EXTRACTED DATA:

◇ ◇ ◇ ◇

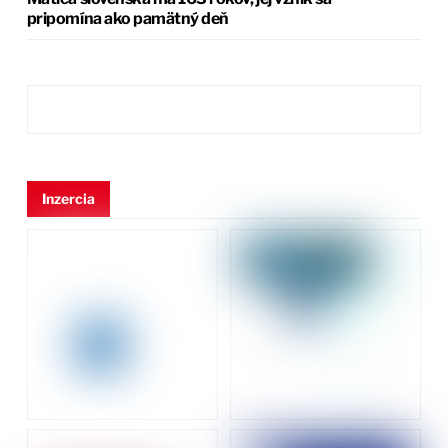
pripomína ako pamätný deň
Inzercia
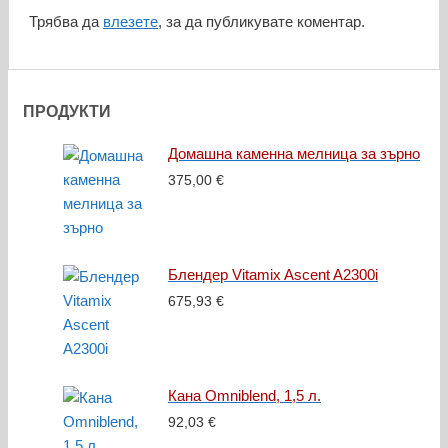
Трябва да
влезете
, за да публикувате коментар.
ПРОДУКТИ
Домашна каменна мелница за зърно
375,00
€
Блендер Vitamix Ascent A2300i
675,93
€
Кана Omniblend, 1,5 л.
92,03
€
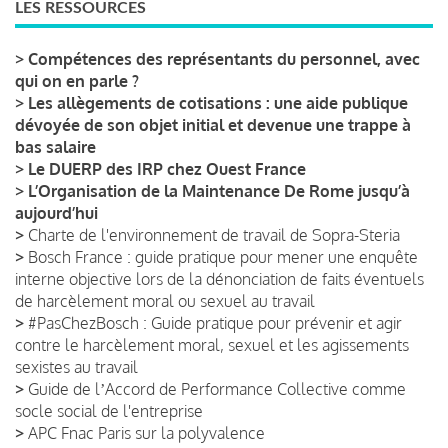
LES RESSOURCES
>
Compétences des représentants du personnel, avec
qui on en parle ?
>
Les allègements de cotisations : une aide publique
dévoyée de son objet initial et devenue une trappe à
bas salaire
>
Le DUERP des IRP chez Ouest France
>
L’Organisation de la Maintenance De Rome jusqu’à
aujourd’hui
>
Charte de l'environnement de travail de Sopra-Steria
>
Bosch France : guide pratique pour mener une enquête
interne objective lors de la dénonciation de faits éventuels
de harcèlement moral ou sexuel au travail
>
#PasChezBosch : Guide pratique pour prévenir et agir
contre le harcèlement moral, sexuel et les agissements
sexistes au travail
>
Guide de lʼAccord de Performance Collective comme
socle social de l'entreprise
>
APC Fnac Paris sur la polyvalence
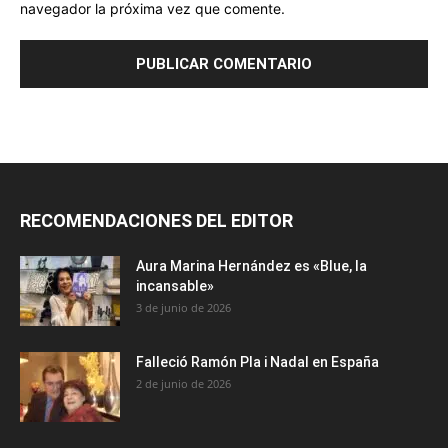
navegador la próxima vez que comente.
RECOMENDACIONES DEL EDITOR
Aura Marina Hernández es «Blue, la
incansable»
3 de junio de 2026
Falleció Ramón Pla i Nadal en España
2 de junio de 2026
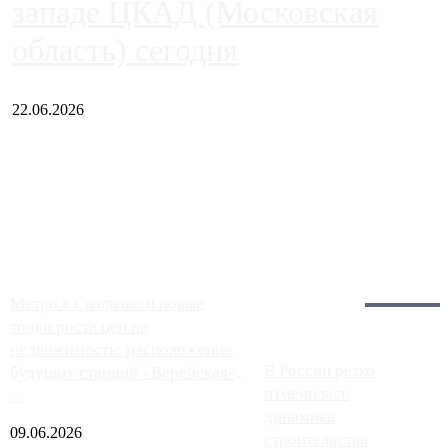
западе ЦКАД (Московская
область) сегодня
22.06.2026
Чем ближе к центру столицы, тем ситуация на АЗС лучше.
Однако АЗС, расположенные на приличном удалении от
Москвы, имеют более видимые проблемы. Так, некоторые
заправки на ЦКАД либо не работают полностью, либо
работают с ...
Загрузить больше
Главное:
Метро в Сколково и новые
точки роста цен на
недвижимость: расположение
В России резко
будущих станций «Верейская»,
изменилась
...
динамика
09.06.2026
строительства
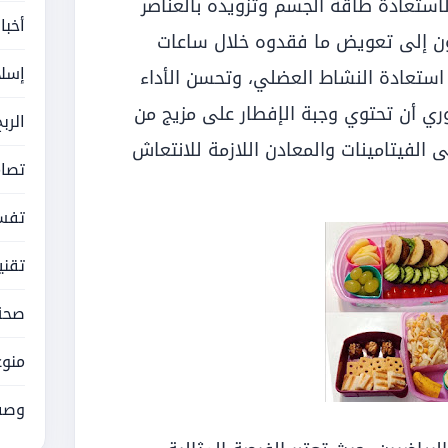
 لاستعادة طاقة الجسم وتزويده بالعناصر
أخبا
تاجون إلى تعويض ما فقدوه خلال ساعات
إسلا
ى استعادة النشاط العضلي، وتحسن الأداء
وري أن تحتوي وجبة الإفطار على مزيج من
الرب
ى الفيتامينات والمعادن اللازمة للانتعاش
تصام
تفسي
تقني
صحة
منوع
وصف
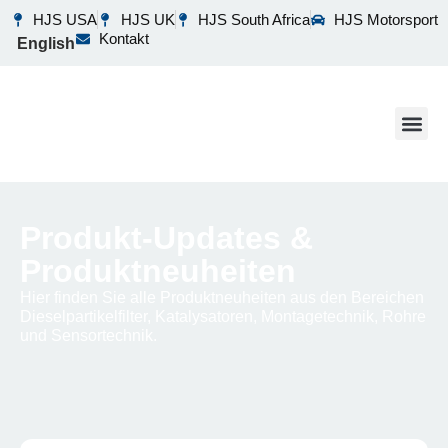
HJS USA
HJS UK
HJS South Africa
HJS Motorsport
Kontakt
English
Produkt-Updates &
Produktneuheiten
Hier finden Sie alle Produktneuheiten aus den Bereichen
Dieselpartikelfilter, Katalysatoren, Montagetechnik, Rohre
und Sensortechnik.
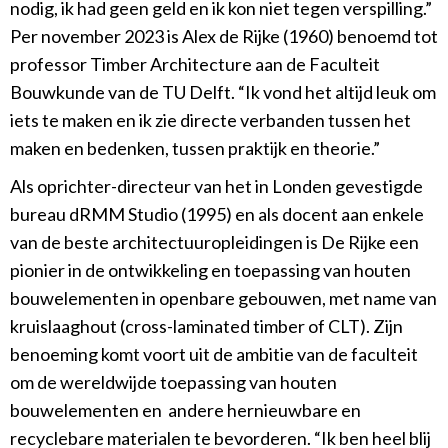
nodig, ik had geen geld en ik kon niet tegen verspilling.”
Per november 2023 is Alex de Rijke (1960) benoemd tot
professor Timber Architecture aan de Faculteit
Bouwkunde van de TU Delft. “Ik vond het altijd leuk om
iets te maken en ik zie directe verbanden tussen het
maken en bedenken, tussen praktijk en theorie.”
Als oprichter-directeur van het in Londen gevestigde
bureau dRMM Studio (1995) en als docent aan enkele
van de beste architectuuropleidingen is De Rijke een
pionier in de ontwikkeling en toepassing van houten
bouwelementen in openbare gebouwen, met name van
kruislaaghout (cross-laminated timber of CLT). Zijn
benoeming komt voort uit de ambitie van de faculteit
om de wereldwijde toepassing van houten
bouwelementen en andere hernieuwbare en
recyclebare materialen te bevorderen. “Ik ben heel blij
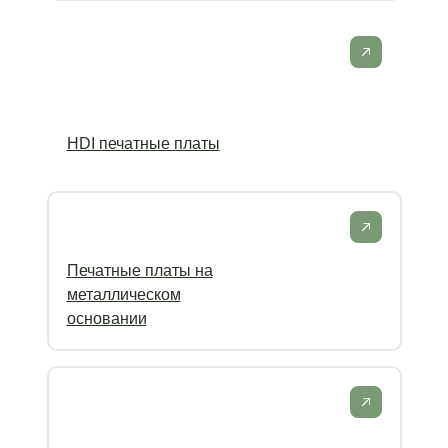
HDI печатные платы
Печатные платы на
металлическом
основании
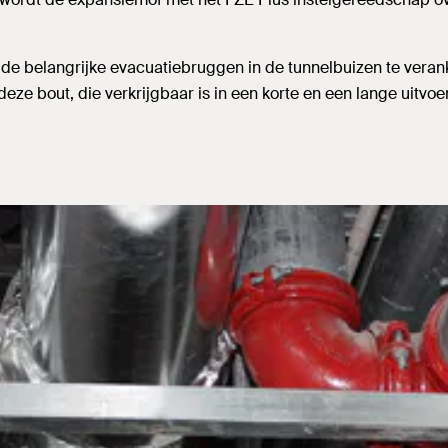
de belangrijke evacuatiebruggen in de tunnelbuizen te verank
deze bout, die verkrijgbaar is in een korte en een lange uitvo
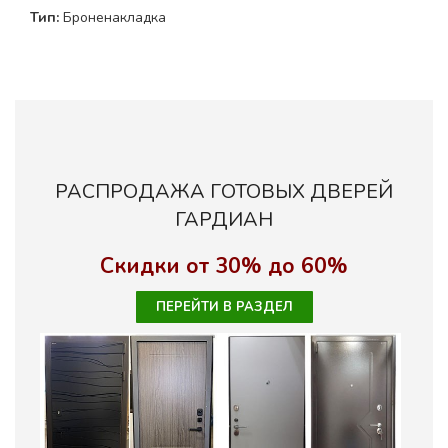
Тип:
Броненакладка
РАСПРОДАЖА ГОТОВЫХ ДВЕРЕЙ
ГАРДИАН
Скидки от 30% до 60%
ПЕРЕЙТИ В РАЗДЕЛ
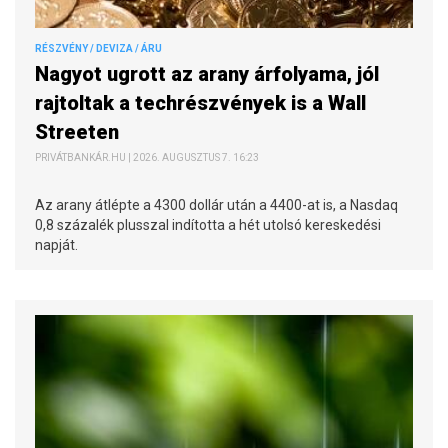
RÉSZVÉNY / DEVIZA / ÁRU
Nagyot ugrott az arany árfolyama, jól
rajtoltak a techrészvények is a Wall
Streeten
PRIVÁTBANKÁR.HU | 2026. AUGUSZTUS 7. 16:23
Az arany átlépte a 4300 dollár után a 4400-at is, a Nasdaq
0,8 százalék plusszal indította a hét utolsó kereskedési
napját.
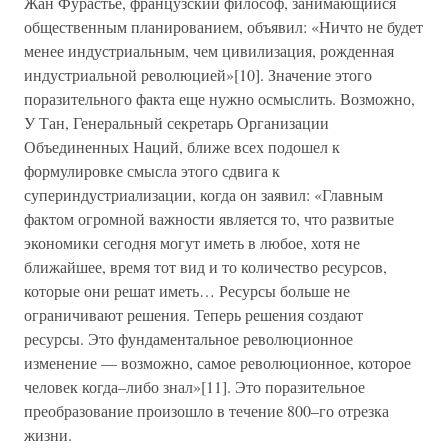
Жан Фурастье, французский философ, занимающийся
общественным планированием, объявил: «Ничто не будет
менее индустриальным, чем цивилизация, рожденная
индустриальной революцией»[10]. Значение этого
поразительного факта еще нужно осмыслить. Возможно,
У Тан, Генеральный секретарь Организации
Объединенных Наций, ближе всех подошел к
формулировке смысла этого сдвига к
супериндустриализации, когда он заявил: «Главным
фактом огромной важности является то, что развитые
экономики сегодня могут иметь в любое, хотя не
ближайшее, время тот вид и то количество ресурсов,
которые они решат иметь… Ресурсы больше не
ограничивают решения. Теперь решения создают
ресурсы. Это фундаментальное революционное
изменение — возможно, самое революционное, которое
человек когда–либо знал»[11]. Это поразительное
преобразование произошло в течение 800–го отрезка
жизни.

◇ ◇ ◇ ◇

WORK ITEM: Return all lines of the material that have "travail" in them.

TASK RESULT:
Charte de l'environnement de travail de Sopra-Steria
de harcèlement moral ou sexuel au travail
sexistes au travail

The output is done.